-- Record excerpts follows --

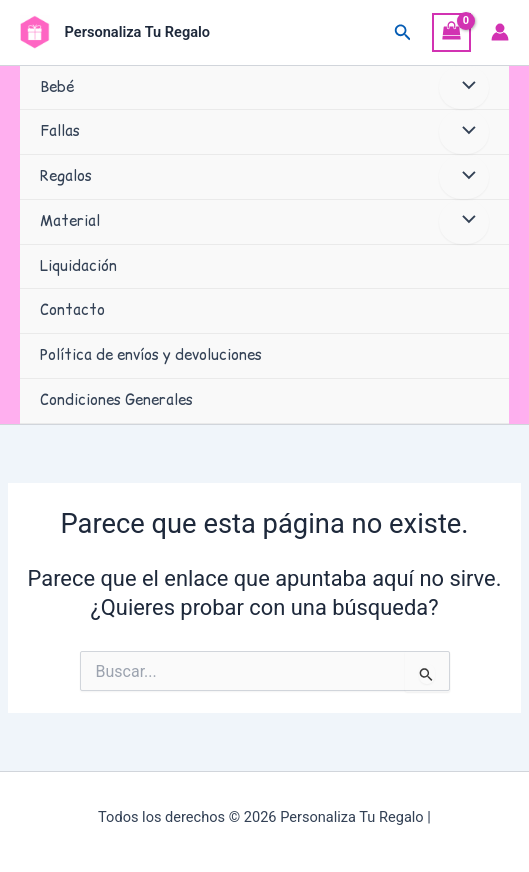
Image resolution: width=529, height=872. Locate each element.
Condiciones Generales (116, 400)
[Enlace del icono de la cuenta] (500, 32)
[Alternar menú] (464, 88)
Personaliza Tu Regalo (138, 32)
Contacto (72, 310)
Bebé (57, 87)
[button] (403, 32)
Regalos (66, 176)
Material (70, 221)
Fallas (60, 131)
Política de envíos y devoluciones (151, 355)
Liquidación (78, 266)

-- Record excerpts concluded --

• Problem statement:
Could you repeat the data exactly, omitting its pictures?

• Task solution:
Image resolution: width=529, height=872. Locate each element.
Condiciones Generales (116, 400)
[Enlace del icono de la cuenta] (500, 32)
[Alternar menú] (464, 88)
Personaliza Tu Regalo (138, 32)
Contacto (72, 310)
Bebé (57, 87)
[button] (403, 32)
Regalos (66, 176)
Material (70, 221)
Fallas (60, 131)
Política de envíos y devoluciones (151, 355)
Liquidación (78, 266)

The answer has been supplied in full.